Apple contends such software would disable encryption for any number of its phones. Police departments in New York and Michigan have more than one hundred cell phones they would like Apple to decrypt.
But the precedent of the FBI case doesn't stop with US law enforcement. Countries like China, with few privacy safeguards, would then require Apple's help in their controlling dissidents' communications.
The issue isn't new. A study (http://goo.gl/l1iQsK) by a group of Massachusetts Institute of Technology artificial intelligence experts shows mandatory law enforcement data access has been an issue for 20 years.
Previous attempts for access by intelligence agencies found their own systems vulnerable (as whistleblower Edward Snowden proved).
The conclusion, then, of the government was that encryption technology was necessary for enhancing the technologies of commerce while providing not too burdensome a challenge to investigative agency requirements.
Admiral James A Winnefeld, vice-chairman of the Joint Chiefs of Staff, is on record in support of maintaining robust encryption in communication systems.
Ultimately the matter needs resolution, not by unelected judges but by the representatives in the legislature.
Predicting an attack by an individual or small group is nearly impossible. The response of the law enforcement and intelligence agencies to such an attack is quite predictable.
In each instance of what might be viewed by the public as an intelligence failure (even if it's not), there comes a demand for increased powers of surveillance. Frequently, too, the public - fearful for its security, however remote the danger - is momentarily eager to comply.
The US constitution does not explicitly spell out a right to privacy. Rather the Supreme Court found it there in Griswold v Connecticut (1965), divining a privacy from the several rights - the First, Third, Fourth and Ninth amendments.
In what seems quaint today, the decision, legalising contraceptives dispensed by Planned Parenthood to married couples, applied only there.
Privacy of the individual is relatively new and fragile, as the abortion fight in the US illustrates.
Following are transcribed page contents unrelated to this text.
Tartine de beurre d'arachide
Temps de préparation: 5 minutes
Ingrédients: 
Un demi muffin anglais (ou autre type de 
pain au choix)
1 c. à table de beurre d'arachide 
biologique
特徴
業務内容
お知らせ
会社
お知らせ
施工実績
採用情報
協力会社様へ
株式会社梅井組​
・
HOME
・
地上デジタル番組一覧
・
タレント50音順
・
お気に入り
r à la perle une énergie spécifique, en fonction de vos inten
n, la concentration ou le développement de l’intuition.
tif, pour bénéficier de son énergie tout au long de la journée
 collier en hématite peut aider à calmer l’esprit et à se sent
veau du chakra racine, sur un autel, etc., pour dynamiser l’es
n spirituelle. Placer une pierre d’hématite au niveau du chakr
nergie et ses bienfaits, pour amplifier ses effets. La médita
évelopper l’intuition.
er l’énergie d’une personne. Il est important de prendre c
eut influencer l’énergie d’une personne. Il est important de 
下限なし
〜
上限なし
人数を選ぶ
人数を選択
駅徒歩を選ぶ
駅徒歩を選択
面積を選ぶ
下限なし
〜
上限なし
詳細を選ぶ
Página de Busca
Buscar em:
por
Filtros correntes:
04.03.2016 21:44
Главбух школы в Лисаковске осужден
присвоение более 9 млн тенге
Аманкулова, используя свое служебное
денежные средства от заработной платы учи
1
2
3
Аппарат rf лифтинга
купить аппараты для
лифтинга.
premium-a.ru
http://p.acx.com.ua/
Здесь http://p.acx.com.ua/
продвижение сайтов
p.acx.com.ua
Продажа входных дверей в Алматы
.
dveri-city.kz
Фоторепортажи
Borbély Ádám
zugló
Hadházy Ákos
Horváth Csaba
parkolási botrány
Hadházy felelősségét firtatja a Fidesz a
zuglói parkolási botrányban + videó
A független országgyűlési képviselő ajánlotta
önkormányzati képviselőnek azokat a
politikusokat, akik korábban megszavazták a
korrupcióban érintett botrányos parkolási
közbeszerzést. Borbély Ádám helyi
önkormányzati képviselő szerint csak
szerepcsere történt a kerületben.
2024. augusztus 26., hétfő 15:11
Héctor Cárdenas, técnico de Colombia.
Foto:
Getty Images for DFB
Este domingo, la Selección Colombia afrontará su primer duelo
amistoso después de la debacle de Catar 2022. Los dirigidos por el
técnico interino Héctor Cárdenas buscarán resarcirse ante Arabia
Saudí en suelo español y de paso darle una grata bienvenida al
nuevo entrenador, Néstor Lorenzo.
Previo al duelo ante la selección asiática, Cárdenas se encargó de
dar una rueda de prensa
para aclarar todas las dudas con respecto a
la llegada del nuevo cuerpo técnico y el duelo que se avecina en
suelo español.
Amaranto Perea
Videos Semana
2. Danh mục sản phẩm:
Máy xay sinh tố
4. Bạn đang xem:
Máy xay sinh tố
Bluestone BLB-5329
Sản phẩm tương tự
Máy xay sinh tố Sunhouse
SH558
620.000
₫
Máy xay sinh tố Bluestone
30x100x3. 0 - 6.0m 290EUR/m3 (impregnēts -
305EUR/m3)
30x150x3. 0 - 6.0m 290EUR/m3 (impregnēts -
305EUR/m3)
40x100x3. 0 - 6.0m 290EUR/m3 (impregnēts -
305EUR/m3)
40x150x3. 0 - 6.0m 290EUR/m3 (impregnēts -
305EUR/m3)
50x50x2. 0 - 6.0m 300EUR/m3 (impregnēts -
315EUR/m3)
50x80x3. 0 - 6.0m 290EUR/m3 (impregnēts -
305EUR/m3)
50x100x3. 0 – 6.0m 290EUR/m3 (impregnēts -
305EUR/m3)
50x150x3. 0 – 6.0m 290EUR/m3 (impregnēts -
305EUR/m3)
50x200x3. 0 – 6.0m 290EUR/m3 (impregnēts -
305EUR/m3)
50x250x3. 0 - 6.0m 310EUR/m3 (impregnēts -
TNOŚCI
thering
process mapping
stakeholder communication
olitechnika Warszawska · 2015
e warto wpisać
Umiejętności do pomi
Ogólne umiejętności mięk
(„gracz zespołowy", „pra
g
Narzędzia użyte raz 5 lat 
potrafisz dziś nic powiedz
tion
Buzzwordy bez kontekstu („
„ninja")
While privacy has come a long way from Griswold, the attacks on Planned Parenthood show how the privacy right, even to the most intimate of bodily functions, ebbs and flows.
If the government can find it necessary to regulate what goes on in the bedroom, how much more interest can it find in what goes on in the study of a person's mind and communications?
Now that the court has found privacy as a right fundamental to democracy, we need to think long and hard and debate vigorously before consenting to give it away.
-Jay Kuten is an American-trained forensic psychiatrist who emigrated to New Zealand for the fly fishing. He spent 40 years of his life comforting the afflicted and intends to spend the rest afflicting the comfortable.